This guest post was written by Jason Bushey. Jason is the Editor and Vice President of Creditnet.com, an online authority on topics related to credit.
For a lot of young consumers, the term “credit card” has a negative connotation. In fact, I just read a story in the LA Times this morning that explained that many young adults were dodging credit completely in the post-Great Recession era for fear of falling into debt.
Credit cards have a bit of a bad rap these days, and some of the criticism is pretty understandable. (The fees, the interest rates, etc.) But credit cards take some unfair shots, too, especially from those consumers who either a.) Don’t understand exactly how they work or b.) Have used credit cards recklessly in the past.
Look, I’m not usually one to stand up for the Big Guy, but there are some legitimate reasons to own a credit card, especially when it comes to planning for your future.
So if you’re uneasy or unsure about whether or not you should apply for a credit card, here are five of the best reasons to carry plastic in your wallet.
Credit cards can help to build credit
Why should you worry about building credit?
Well if you ever want to qualify for a home or auto loan, you’re going to need some (good) credit in your name to get approved.

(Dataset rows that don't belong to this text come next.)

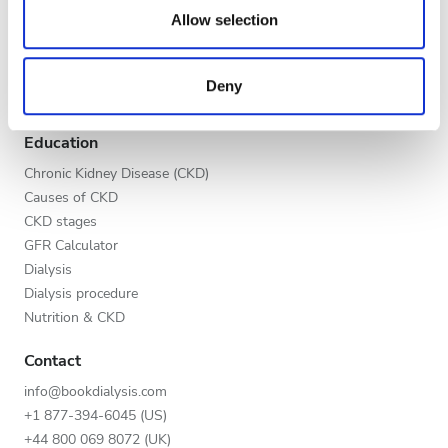
Evening
our social media, advertising and analytics partners who
Allow selection
Global V.I.P. Program
may combine it with other information that you’ve
Night
List your clinic
provided to them or that they’ve collected from your use
Benefits to providers
Deny
of their services. Read more about cookies in our
Partners
Privacy policy.
Rating
Education
Good
Chronic Kidney Disease (CKD)
Causes of CKD
Very Good
CKD stages
GFR Calculator
Excellent
Dialysis
Dialysis procedure
Nutrition & CKD
Contact
info@bookdialysis.com
+1 877-394-6045 (US)
+44 800 069 8072 (UK)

Using a credit card responsibly is one of the easiest ways you can build your credit profile over time, and when we say “responsibly” we mean making on-time payments each and every month and paying your balance back in full.
The more on-time payments you make, the better your credit score will be. When it comes time to apply for a mortgage, your credit history will be one of the very first things lenders consider. Make sure there’s a good number (700 or above) next to your name.
No annual fee cards are FREE to carry when used correctly
A credit card with no annual fee that’s paid off in full each and every month is essentially free to carry. Free credit cards do exist, but it’s up to a consumer to make sure they stay “free”. This means keeping a balance of zero to avoid interest, never making late payments to avoid late fees, and only applying for credit card fees that require no yearly fees.
Follow those simple steps and you’ll be the savvy owner of a credit card that costs absolutely nothing to carry.
Earn cash back or miles for the purchases you make anyway
The best credit cards are the ones that reward you for the purchases you plan on making, anyway. Cash back, miles and points are all common reward currency for purchases made with plastic. Some cards will reward you the same standard rate for every purchase you make, while other purchases will reward everyday items like gas and grocery purchases with two, three or even six percent cash back depending on the card.
One or two percent cash back on purchases might not seem like a lot, but it’s still a more lucrative way of paying for items than cash or debit. Consider a card that rewards you for the purchases you plan on making anyway when applying for a cash back card, that way your card will fit your budget rather than the other way around.
Save on big-ticket items
Speaking of rewards, the top credit card networks include online marketplaces that allow members to shop at discounted rates of 5 to 20 percent or more when they use their credit card. These discounts are often applied to big-ticket items like airfare, merchandise and concert tickets to name just a few.
Other cards will include an incentive to spend during your first months as a cardholder by offering a $100 cash back bonus when you spend X amount dollars in the first three months of cardmembership. (Not to get all algebraic on you, but X usually equals $500 or $1,000.)
So theoretically, consumers can save $100 on items they plan on purchasing anyway – be it a flat-screen TV or a cross-country flight – with one swipe of the card.
No, we’re not talking about a federal bailout, or posting bail when you run into legal troubles. We mean the unforeseen emergencies that can happen to anyone. A flat tire on the side of the road, missing travel checks abroad, stuff like that.
And actually, credit cards can bail you out in ways that go beyond quick cash. For instance, American Express offers Roadside Assistance for members, which is sort of like a stripped-down version of AAA. Visa Platinum members can benefit from something similar when disaster strikes on the road.
So not only do you have emergency cash on hand if the situation presents itself, but you can also take advantage of some of the lesser known perks that come with being a cardmember if you … well, own a credit card!
Look, in the wrong hands a credit card can do some serious financial damage. But with a little will power and a lot of impulse control, maintaining an excellent credit score with little to no debt is pretty simple. Owning a credit card should have more benefits than drawbacks. Apply for a credit card that’s right for you, pay it off each month, and enjoy the fruits of your responsible spending with low APR’s and high approval rates in the years to some.